Über das offen Ersichtliche, sprich „sinnlich bewußt wahrnehmbare“ Geschehen hinausgehend, eröffnet der Psychologische Berater oder Psychotherapeut dem Klienten noch eine weitere Quelle persönlicher Mitteilungen:

Resonanzphänomene

Gemeint sind im Dialog entstehende körperliche Reaktionen, auftauchende „innere Bilder“, „vage Anmutungen“, gedankliche Assoziationen die im Psychologischen Berater bzw. Psychotherapeuten entstehen. – Dies als innere Resonanz auf die ganzheitliche Wahrnehmung des Klienten im Gespräch. „Ganzheitlich“ meint hier wieder die ganze  Erscheinung einer Person: Körper(sprache), Denken, Sprechen, Fühlen.

Es sind persönliche Mitteilungen „aus dem Innenleben“ des Psychotherapeuten, die dem Klienten Einblick geben, was er im konkreten Kontakt im Gegenüber auslöst. Einblicke, die auch darauf hinweisen, wie der Klient im Kontakt mit anderen Personen seines sozialen Umfeldes erlebbar werden kann. – Was zu überprüfen wäre.

Es sind oft auch Rückmeldungen, die dem Selbstbild des Klienten widersprüchlich sind. Und deshalb können diese Mitteilungen Anlass sein, das bisherige Selbstbild zu erweitern, zu verändern.  – 

So ist vielen Klienten nicht bewußt, daß sie im Kontakt mit anderen Personen Anmutungen auslösen, die ganz und gar nicht zu ihrem bewußten Selbstbild passen. Sie „wissen“ nur von jenen Aspekten ihrer Person, die sie als Erwachsener vor sich selbst gut finden, nicht jedoch von jenen, mit denen sie schon als Kind keine Beachtung gefunden haben:

sie wissen z.B. nicht (mehr), daß sie in sich immer noch die Trauer und den Schmerz ihres Kindseins in sich tragen. Ein aufmerksam zugewandter Zuhörer kann jedoch durchaus intuitiv erahnen, daß neben dem erwachsenen Mann oder der erwachsenen Frau auch ein einst ungehörtes oder unbeachtetes Kind mit im Raum erscheint.
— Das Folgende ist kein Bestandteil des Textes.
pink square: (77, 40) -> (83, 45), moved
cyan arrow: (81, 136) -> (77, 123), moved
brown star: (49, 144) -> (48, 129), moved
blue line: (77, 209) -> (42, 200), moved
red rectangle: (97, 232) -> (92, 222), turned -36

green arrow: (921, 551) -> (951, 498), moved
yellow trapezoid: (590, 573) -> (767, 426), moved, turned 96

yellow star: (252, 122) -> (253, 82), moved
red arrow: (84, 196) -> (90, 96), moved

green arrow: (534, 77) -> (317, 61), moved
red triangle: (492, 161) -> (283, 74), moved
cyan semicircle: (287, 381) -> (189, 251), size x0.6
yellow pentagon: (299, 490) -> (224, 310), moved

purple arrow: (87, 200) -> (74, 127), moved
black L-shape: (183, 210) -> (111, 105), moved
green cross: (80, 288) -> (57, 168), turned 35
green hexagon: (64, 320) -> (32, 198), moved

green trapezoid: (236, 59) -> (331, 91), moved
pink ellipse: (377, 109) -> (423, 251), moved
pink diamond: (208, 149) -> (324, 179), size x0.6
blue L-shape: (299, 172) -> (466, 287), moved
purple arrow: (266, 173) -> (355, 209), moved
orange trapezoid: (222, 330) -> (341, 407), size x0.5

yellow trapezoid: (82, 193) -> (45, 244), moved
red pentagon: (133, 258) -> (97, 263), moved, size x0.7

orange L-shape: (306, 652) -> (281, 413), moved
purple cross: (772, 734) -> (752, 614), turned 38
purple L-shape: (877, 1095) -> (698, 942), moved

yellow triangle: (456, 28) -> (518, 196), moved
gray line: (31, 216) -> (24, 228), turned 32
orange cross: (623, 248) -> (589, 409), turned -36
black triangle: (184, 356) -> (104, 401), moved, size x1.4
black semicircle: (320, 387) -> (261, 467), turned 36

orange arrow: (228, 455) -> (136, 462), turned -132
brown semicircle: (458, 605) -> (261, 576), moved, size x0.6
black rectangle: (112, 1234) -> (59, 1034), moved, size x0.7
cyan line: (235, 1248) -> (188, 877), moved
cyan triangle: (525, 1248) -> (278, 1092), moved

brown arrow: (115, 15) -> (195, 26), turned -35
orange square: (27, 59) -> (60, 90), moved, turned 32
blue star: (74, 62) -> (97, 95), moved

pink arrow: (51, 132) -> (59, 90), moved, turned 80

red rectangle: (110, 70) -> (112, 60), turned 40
Eine solche „Anmutung“ im Kontext eines vertrauenvollen Miteinanders auszusprechen und danach gemeinsam auf Stimmigkeit zu erkunden, bietet dem Klienten potentiell die Möglichkeit, sich in einem bislang unbekannten Licht sehen und erkennen zu können.


Manchmal

haben solche Mitteilungen eine, auch für den Psychotherapeuten, überraschende Wirkung:

in dem Moment, in dem der Psychotherapeut ausspricht, was ihn ihm in Resonanz auf den Klienten vorgeht, indem er z.B. von seinen inneren Bildern spricht, stellt das Gegenüber manchmal überrascht fest, daß ihm der Aspekt seines Selbst, den ihm der Therapeut gerade zuschreibt, bislang nicht bewußt war. –

Doch weiß der Klient sich zugleich im Hören dessen,  was ihm gerade gesagt wird, in einem ihm wichtigen konkreten Aspekt seiner Person, „stimmig gesehen„.

Es ist dem überraschten Klienten so, als ob  ihm das soeben Zugeschriebene, tatsächlich immer schon „irgendwie“ zueigen gewesen ist. Allein, er hat es nicht bewußt realisiert. 

Erst die offen ausgesprochene Resonanz eines bedeutsamen Anderen, dem Psychotherapeuten, läßt so eine schon vorhandene „innere Wahrheit“ bewußt in das Selbsterleben des Klienten eintreten. Mit der Konsequenz, daß der Klient in sein Selbstbild integrieren kann, was er „immer schon hatte“.

Er wird zu dem, der er ist. – Ein Vorgang, dem das Zwischenmenschliche innewohnt, die in Bubers Aussage, „Der Mensch wird am Du zum Ichgemeint ist.